All of lore.kernel.org
 help / color / mirror / Atom feed
From: Jarkko Sakkinen <jarkko.sakkinen@linux.intel.com>
To: Sean Christopherson <sean.j.christopherson@intel.com>
Cc: linux-sgx@vger.kernel.org
Subject: Re: [PATCH for_v21 1/2] x86/sgx: Use SRCU to protect mm_list during reclaim
Date: Fri, 12 Jul 2019 00:13:07 +0300	[thread overview]
Message-ID: <20190711211307.cymfaxeuq73v63xg@linux.intel.com> (raw)
In-Reply-To: <20190711161625.15786-2-sean.j.christopherson@intel.com>

On Thu, Jul 11, 2019 at 09:16:24AM -0700, Sean Christopherson wrote:
> Reclaiming enclaves faces a bit of a conundrum when it comes to lock
> ordering.  The reclaim flows need to take mmap_sem for read, e.g. to age
> and zap PTEs on arbitrary mm_structs.  But reclaim must first walk the
> enclave's list of mm_structs, which could be modified asynchronously to
> reclaim.  Because modifying the list of mm_structs is done in reaction
> to vma changes, i.e. with mmap_sem held exclusively, taking enclave's
> mm_lock to protect the list walk in reclaim would lead to deadlocks due
> to conflicting lock ordering.  To avoid this, SGX currently uses a
> custom walker that drops mm_lock and restarts the walk as needed.

+1

> Use SRCU to protect reclaim instead of using a custom walker to avoid
> the aforementioned lock issues.  Using SRCU improves readability in the
> reclaimer by eliminating the need to juggle mm_lock during reclaim since
> it can take mmap_sem() underneath srcu_read_lock().  And since relcaim
> doesn't drop its SRCU read lock, there is no need to grab a reference to
> encl_mm.

Speaking about "lock issue" would mean to me an actual regression. I do
agree that SRCU is a the right step forward.

> Not taking a reference to encl_mm is not just an optimization, it's also
> functionally necessary and a major motivation to moving to SRCu.

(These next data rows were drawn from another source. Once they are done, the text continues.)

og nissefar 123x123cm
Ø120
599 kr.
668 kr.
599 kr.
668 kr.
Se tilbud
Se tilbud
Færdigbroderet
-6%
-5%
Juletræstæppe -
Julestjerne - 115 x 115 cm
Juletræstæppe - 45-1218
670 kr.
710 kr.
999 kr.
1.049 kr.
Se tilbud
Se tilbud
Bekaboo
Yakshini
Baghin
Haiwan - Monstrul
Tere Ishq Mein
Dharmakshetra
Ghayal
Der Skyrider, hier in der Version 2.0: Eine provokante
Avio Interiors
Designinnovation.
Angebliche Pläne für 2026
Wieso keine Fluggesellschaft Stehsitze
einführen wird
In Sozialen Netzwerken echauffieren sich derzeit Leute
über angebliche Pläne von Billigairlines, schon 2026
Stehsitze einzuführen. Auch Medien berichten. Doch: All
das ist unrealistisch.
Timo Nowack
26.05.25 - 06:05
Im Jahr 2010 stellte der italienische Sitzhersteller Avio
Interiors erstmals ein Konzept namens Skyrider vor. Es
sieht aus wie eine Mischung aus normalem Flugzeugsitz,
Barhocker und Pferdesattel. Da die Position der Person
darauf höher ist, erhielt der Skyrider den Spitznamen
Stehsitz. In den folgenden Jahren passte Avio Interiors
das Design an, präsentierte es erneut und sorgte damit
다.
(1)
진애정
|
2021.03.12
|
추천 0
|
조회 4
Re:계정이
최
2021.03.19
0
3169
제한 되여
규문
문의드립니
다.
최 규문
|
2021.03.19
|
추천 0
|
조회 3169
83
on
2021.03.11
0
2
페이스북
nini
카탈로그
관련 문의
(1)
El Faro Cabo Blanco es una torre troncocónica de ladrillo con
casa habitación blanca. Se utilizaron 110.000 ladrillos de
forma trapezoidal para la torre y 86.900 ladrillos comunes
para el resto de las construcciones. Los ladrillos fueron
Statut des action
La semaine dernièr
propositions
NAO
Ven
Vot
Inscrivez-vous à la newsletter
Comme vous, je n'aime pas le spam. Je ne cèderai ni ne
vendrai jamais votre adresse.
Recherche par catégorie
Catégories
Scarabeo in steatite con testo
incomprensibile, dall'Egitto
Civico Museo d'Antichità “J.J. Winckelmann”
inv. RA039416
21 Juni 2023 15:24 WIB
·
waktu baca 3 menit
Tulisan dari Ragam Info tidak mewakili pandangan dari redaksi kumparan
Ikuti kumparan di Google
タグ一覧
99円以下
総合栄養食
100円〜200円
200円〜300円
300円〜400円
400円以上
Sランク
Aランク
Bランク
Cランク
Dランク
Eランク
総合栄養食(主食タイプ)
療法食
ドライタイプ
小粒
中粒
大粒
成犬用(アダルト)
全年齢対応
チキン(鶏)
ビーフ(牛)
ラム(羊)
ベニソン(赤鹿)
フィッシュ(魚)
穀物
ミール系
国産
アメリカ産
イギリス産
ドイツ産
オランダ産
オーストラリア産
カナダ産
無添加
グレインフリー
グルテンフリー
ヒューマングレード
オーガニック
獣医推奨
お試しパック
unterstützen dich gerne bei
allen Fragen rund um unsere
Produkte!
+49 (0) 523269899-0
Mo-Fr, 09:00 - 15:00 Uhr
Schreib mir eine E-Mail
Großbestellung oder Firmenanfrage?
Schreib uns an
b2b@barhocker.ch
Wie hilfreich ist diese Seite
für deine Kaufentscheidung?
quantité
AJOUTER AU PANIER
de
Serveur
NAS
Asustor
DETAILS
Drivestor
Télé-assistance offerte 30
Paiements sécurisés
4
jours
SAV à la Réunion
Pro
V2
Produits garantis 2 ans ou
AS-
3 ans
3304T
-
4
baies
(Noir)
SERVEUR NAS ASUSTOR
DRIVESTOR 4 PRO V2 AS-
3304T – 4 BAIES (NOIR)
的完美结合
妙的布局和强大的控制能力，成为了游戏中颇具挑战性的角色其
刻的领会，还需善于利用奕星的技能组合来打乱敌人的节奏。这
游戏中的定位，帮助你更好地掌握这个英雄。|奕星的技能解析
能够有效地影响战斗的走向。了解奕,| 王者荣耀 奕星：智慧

Putting
> the reference can invoke sgx_encl_mm_release(), which calls
> synchronize_srcu() and will deadlock if done while holding the SRCU read
> lock.  Not taking a reference paves the way for additional refcounting
> improvements that would be extremely difficult to implement when using
> the custom walker due to cyclical dependencies on the refcount.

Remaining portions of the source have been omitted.